Oct 7, 2009

You know how when your blood sugars are high it affects chemicals in the brain? You didn't? Oh--it does if you are low too, just so you know.

I have been battling high blood sugars just because I want to eat all the time but I don't want to check my blood or take insulin. I have been battling the urge to sleep all day long.

This is bad because I homeschool and I have my kids at home all day. So glad for TV on those days I feel like I did today and the last couple of days. Usually we never turn the darn thing on because of the time waster it is. Then there are the high days and the low days and the brain roller-coaster rides that ensue.

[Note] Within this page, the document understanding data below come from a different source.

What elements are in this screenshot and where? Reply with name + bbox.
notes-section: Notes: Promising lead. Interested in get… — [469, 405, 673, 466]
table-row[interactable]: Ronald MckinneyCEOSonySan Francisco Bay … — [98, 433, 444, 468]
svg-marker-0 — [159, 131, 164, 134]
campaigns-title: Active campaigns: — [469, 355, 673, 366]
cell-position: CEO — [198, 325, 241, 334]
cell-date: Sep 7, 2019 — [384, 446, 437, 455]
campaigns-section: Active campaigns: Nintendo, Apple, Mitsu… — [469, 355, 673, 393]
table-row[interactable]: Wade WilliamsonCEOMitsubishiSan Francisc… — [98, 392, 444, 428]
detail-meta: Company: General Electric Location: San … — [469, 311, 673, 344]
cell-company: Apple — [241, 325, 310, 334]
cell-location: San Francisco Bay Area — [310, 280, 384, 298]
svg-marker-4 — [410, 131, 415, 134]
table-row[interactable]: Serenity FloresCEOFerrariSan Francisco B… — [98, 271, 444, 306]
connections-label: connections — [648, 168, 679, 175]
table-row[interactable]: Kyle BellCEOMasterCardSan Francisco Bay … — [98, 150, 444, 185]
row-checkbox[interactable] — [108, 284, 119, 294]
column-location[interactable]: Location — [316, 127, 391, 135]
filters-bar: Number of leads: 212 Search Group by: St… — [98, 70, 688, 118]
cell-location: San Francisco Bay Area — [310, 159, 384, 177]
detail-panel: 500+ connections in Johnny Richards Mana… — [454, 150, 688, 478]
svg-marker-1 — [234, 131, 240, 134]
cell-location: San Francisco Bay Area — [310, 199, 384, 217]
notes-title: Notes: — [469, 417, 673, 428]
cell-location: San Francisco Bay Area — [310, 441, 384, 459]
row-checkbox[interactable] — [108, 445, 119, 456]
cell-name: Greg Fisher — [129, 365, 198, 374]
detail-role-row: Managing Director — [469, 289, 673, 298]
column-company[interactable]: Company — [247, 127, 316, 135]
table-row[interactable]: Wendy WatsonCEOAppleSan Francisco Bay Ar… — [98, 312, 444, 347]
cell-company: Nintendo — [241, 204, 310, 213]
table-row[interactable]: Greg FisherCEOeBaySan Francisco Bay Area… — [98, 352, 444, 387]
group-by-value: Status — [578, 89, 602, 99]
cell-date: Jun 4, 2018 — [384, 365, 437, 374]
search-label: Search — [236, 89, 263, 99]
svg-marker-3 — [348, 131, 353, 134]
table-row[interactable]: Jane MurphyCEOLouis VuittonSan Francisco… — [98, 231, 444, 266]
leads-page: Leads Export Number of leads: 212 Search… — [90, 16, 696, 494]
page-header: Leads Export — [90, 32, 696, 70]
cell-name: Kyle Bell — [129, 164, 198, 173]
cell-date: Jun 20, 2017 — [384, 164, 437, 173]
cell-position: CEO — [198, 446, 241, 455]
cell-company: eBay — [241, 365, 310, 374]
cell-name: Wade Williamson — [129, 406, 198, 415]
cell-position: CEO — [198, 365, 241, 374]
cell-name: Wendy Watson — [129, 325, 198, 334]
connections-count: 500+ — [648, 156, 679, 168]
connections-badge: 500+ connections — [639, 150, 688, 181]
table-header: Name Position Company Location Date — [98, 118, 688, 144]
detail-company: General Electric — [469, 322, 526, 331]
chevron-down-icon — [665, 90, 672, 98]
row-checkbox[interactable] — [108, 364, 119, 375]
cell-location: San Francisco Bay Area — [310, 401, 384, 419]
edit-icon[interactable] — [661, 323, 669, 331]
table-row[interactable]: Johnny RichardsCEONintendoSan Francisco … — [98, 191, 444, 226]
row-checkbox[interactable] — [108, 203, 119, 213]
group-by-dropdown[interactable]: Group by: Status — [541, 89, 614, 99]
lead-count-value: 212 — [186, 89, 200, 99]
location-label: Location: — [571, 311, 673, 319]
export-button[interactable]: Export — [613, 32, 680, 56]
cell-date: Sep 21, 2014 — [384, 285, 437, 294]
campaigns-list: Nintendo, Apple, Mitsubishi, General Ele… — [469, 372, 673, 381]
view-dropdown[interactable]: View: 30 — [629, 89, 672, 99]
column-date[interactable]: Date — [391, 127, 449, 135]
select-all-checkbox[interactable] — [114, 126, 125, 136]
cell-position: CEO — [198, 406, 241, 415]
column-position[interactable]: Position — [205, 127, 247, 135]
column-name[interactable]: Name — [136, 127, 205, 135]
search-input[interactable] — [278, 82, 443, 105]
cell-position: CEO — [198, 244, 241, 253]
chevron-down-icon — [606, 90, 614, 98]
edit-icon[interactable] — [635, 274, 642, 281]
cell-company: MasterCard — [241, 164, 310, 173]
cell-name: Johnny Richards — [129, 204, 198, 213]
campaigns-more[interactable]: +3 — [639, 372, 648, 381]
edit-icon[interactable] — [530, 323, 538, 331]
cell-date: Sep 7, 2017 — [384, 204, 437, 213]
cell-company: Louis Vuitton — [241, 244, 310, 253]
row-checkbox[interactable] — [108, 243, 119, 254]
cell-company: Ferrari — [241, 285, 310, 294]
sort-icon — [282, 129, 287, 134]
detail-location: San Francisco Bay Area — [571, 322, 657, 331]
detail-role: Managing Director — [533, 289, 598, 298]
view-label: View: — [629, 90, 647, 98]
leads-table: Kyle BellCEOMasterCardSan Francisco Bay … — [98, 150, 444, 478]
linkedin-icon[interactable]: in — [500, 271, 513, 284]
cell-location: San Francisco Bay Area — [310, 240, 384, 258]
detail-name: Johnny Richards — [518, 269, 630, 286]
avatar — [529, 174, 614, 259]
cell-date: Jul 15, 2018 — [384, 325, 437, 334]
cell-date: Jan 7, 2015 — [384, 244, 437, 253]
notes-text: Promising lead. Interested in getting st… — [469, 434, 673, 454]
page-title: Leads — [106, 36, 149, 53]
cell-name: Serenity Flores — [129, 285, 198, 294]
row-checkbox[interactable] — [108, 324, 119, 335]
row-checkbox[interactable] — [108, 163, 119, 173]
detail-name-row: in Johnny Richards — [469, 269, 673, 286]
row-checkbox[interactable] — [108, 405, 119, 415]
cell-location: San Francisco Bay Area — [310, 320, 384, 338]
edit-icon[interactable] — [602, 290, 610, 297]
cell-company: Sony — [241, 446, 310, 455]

When I am high I just want to sleep. Not that I am particularly tired or anything, I just am so sleepy and depressed. Nothing feels better than passing into oblivion of sleep to get away from life for awhile.

But you can only sleep for so long you say...I know that and therefore I wake up to my daughter answering the phone and screening the call for me from one of my friends who has diabetes. Actually she is the only friend I have a phone number for and who has my phone number that has diabetes. I was glad she called and mad my daughter had screened the call instead of finding out who it was and then checking with me to see if I wanted to talk. My BG was 329.

I took insulin and called her back and got the good news. She got her pump and is training....great. I am still depressed. I haven't cooked for days, cleaned the kitchen ( I can't cook until the kitchen is clean) so the vicious cycle goes on and on and on.....

I just want things to happen--good things, great things, life changeing things.

I also know they won't unless I get off my butt and do something about them--take care of business today to enjoy the harvest tomorrow.

The harvest of realizing that I have taken care of myself all these years so I don't have to deal with my greatest fears: Losing limbs, sensations in my fingers and toes, kidney function which causes a loss of time due to dialysis.

I wish I had a forum to discuss my low--depression--just get it out of my head so I think of solutions to my problems instead of wallow in the downer thoughts. I guess I have this forum, is anyone even listening? OR do I actually have to hear the sound of my voice screaming out the words and putting them on the canvas of the world for all to see?

And still time marches on and I have to take care of my greatest assets. They need to be put to bed.

1 comment:

Heather Griffith Brewer said...

I can't comprehend the diabetes thing, but I can relate to the depression. Many times I have crawled back in bed, so grateful that the kids were at school. It hasn't been as bad this last year, but for a while there it was miserable.
I'm sorry you're not doing well. Let me know if there's anything I can do to cheer you up.